Le matin du 24 mai, Marta Kostyuk a appris qu’un missile russe venait de tomber à cent mètres de la maison de sa mère, à Kiev. Elle avait dix-sept personnes de sa famille là-bas. Elle ne savait rien de ce qu’il s’était passé. Elle est quand même allée jouer son premier tour. Elle a gagné. Et après le match, les yeux rouges, cette joueuse de tennis d’une autre trempe a confié que ça avait été « l’un des plus difficiles de sa carrière ». Et ce n’était pas à cause de son adversaire. C’est ça, Marta Kostyuk.
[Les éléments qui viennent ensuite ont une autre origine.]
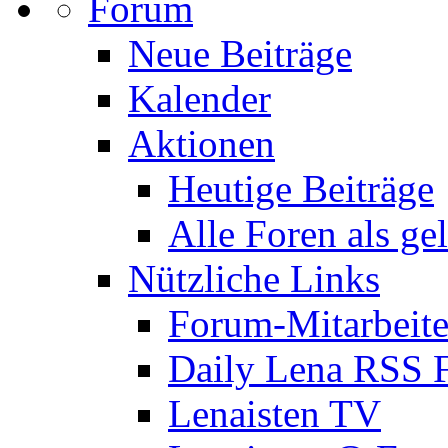
Forum
Neue Beiträge
Kalender
Aktionen
Heutige Beiträge
Alle Foren als ge
Nützliche Links
Forum-Mitarbeite
Daily Lena RSS 
Lenaisten TV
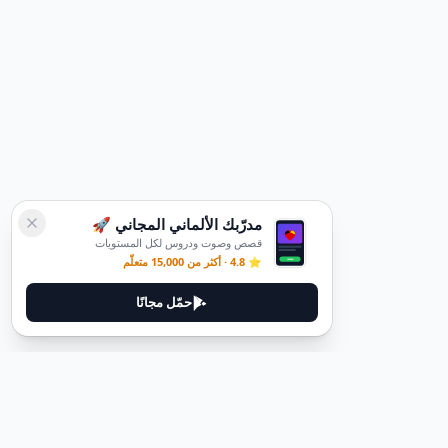
مدرّبك الألماني المجاني 🚀
قصص وصوت ودروس لكل المستويات
⭐ 4.8 · أكثر من 15,000 متعلّم
حمّل مجانًا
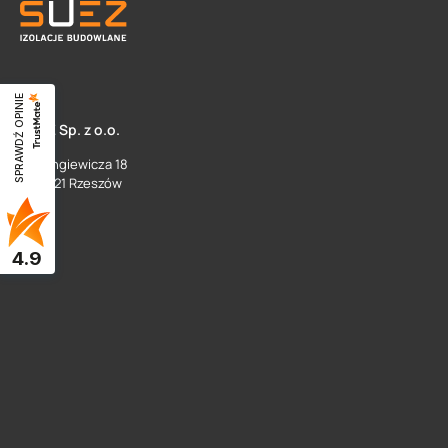
SPRAWDŹ OPINIE
SUEZ Sp. z o.o.
ul. Langiewicza 18
35 - 021 Rzeszów
4.9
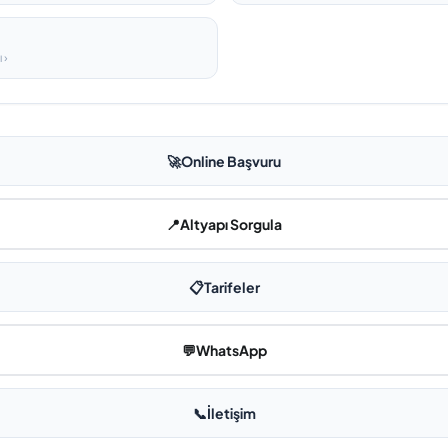
 ›
🚀
Online Başvuru
📍
Altyapı Sorgula
📋
Tarifeler
💬
WhatsApp
📞
İletişim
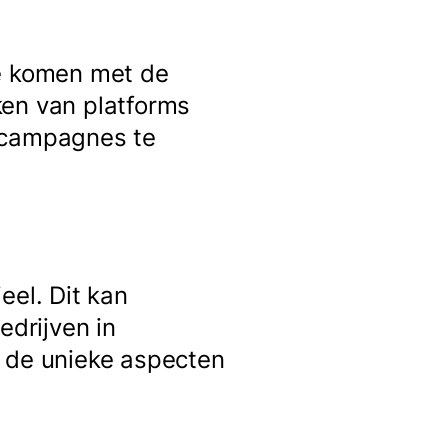
te komen met de
ken van platforms
e campagnes te
eel. Dit kan
edrijven in
e de unieke aspecten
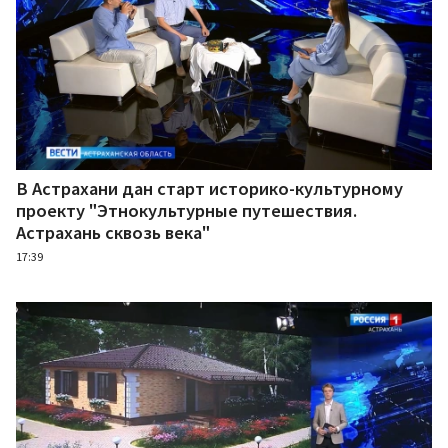
В Астрахани дан старт историко-культурному
проекту "Этнокультурные путешествия.
Астрахань сквозь века"
17:39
Une demoiselle de 23 ans qui vit en split permanent entre la terre battue de Paris et celle de son enfance où une guerre n’en finit pas.
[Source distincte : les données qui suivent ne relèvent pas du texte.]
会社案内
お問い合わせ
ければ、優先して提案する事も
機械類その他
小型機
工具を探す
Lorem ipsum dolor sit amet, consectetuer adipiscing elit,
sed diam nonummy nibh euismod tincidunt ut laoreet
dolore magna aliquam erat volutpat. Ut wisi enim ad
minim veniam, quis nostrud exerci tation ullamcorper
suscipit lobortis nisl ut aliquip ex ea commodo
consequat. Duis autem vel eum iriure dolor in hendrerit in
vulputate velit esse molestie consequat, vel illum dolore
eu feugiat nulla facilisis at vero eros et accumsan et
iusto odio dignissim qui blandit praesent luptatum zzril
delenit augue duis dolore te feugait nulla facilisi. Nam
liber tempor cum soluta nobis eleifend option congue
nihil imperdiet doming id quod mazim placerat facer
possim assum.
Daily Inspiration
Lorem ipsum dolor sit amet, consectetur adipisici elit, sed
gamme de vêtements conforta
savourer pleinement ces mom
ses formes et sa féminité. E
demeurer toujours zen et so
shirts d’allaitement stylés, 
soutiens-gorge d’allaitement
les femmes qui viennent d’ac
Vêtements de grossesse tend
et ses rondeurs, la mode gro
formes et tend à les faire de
Née à Kiev en 2002, Marta Kostyuk a grandi dans une famille de tennis, sa mère Talina, ancienne joueuse professionnelle, a été sa première entraîneuse. Mais avant le tennis, il y a eu la gymnastique. Sept ans de discipline absolue, pratiquée en parallèle, jusqu’à intégrer l’équipe nationale ukrainienne et terminer quatrième aux championnats du pays. Elle a arrêté à 11 ans. « Ça m’a beaucoup aidée physiquement, mais j’ai dû gérer beaucoup de conséquences ensuite. C’est un sport extrêmement strict. Dès l’âge de 8 ou 10 ans, je me pesais vingt ou trente fois par jour. Ça laisse des cicatrices mentales importantes. » Le sport n’a jamais été un refuge pour elle. Il a souvent été une épreuve. Mais cette fille-là est une battante et le rire est sans doute son arme la plus redoutable.
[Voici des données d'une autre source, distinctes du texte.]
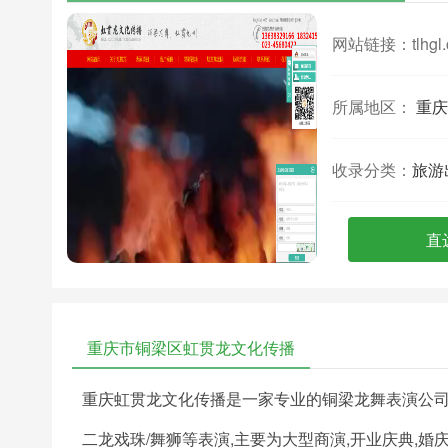
网站链接：
tlhgl
所属地区：
重庆
收录分类：
旅游
直
重庆市铜梁区虹贯龙文化传播
重庆虹贯龙文化传播是一家专业的铜梁龙舞表演公司,提
二龙戏珠/舞狮等表演,主要为大型商演,开业庆典,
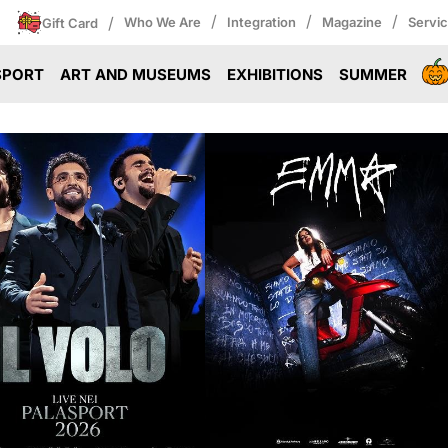
/
/
/
/
Who We Are
Integration
Magazine
Servi
Gift Card
SPORT
ART AND MUSEUMS
EXHIBITIONS
SUMMER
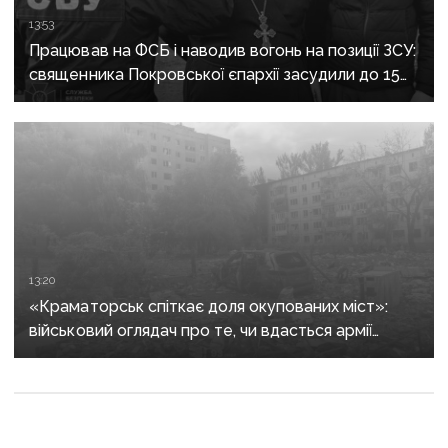
13:53
Працював на ФСБ і наводив вогонь на позиції ЗСУ:
священника Покровської єпархії засудили до 15
років
13:20
«Краматорськ спіткає доля окупованих міст»:
військовий оглядач про те, чи вдасться армії
рф захопити останню агломерацію Донеччини до
кінця 2026 року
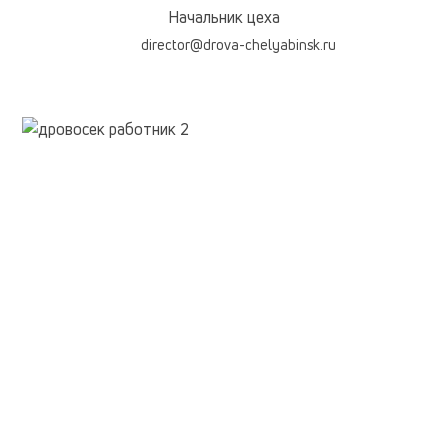
Начальник цеха
director@drova-chelyabinsk.ru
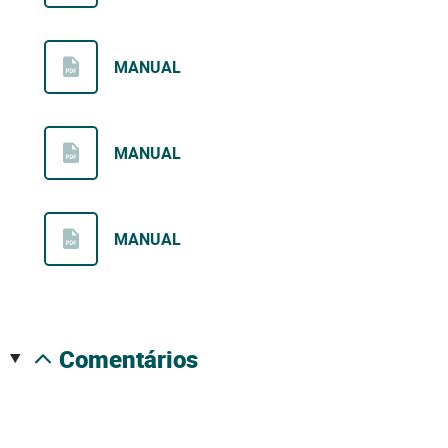
MANUAL
MANUAL
MANUAL
comentários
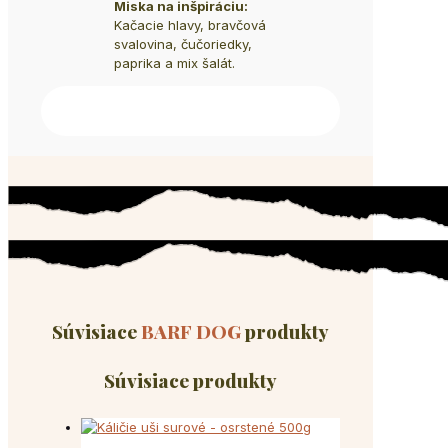
Miska na inšpiráciu:
Kačacie hlavy, bravčová
svalovina, čučoriedky,
paprika a mix šalát.
Súvisiace
BARF DOG
produkty
Súvisiace produkty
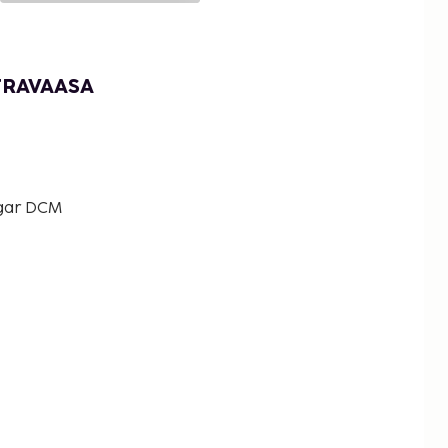
TRAVAASA
gar DCM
Depuis le début de l’invasion russe en février 2022, Marta Kostyuk a pris une décision : ne plus serrer la main des joueuses russes et biélorusses. Pas par hostilité gratuite. Par refus du silence. Quand elle a été sifflée par le public du Chatrier en 2023, après avoir ignoré la poignée de main d’Aryna Sabalenka, elle n’a pas reculé. Elle a dit : « Les gens devraient avoir honte. » Elle avait 20 ans. Ce qui la distingue, c’est que sa position n’est pas figée. Quand Daria Kasatkina a renoncé à sa nationalité sportive russe et pris position contre la guerre, miss Kostyuk lui a serré la main. « Ce n’est pas de la politique, c’est une question d’humanité. » Nuance, cohérence, courage.
Sur le court, la saison 2026 est celle de la confirmation. Titrée à Rouen puis à Madrid en WTA 1000 — où elle a célébré sa victoire d’un backflip, salué jusqu’à Nadia Comaneci —, elle a ensuite sorti Iga Swiatek en huitièmes de finale en moins d’une heure quarante. Ce mardi, à Roland-Garros elle s’est offert une place en demi-finale en battant sa compatriote Elina Svitolina. Un duel d’Ukrainiennes sur le court central de Paris, en 2026. Il fallait un moment pour saisir ce que ça signifiait.
Ce qui frappe, au fond, c’est que Marta Kostyuk ne demande pas à être épargnée. Elle ne joue pas la victime. Elle joue. Tout simplement. Et elle joue avec tout ce qu’elle est, tout ce qu’elle porte. Sa raquette claque comme une déclaration.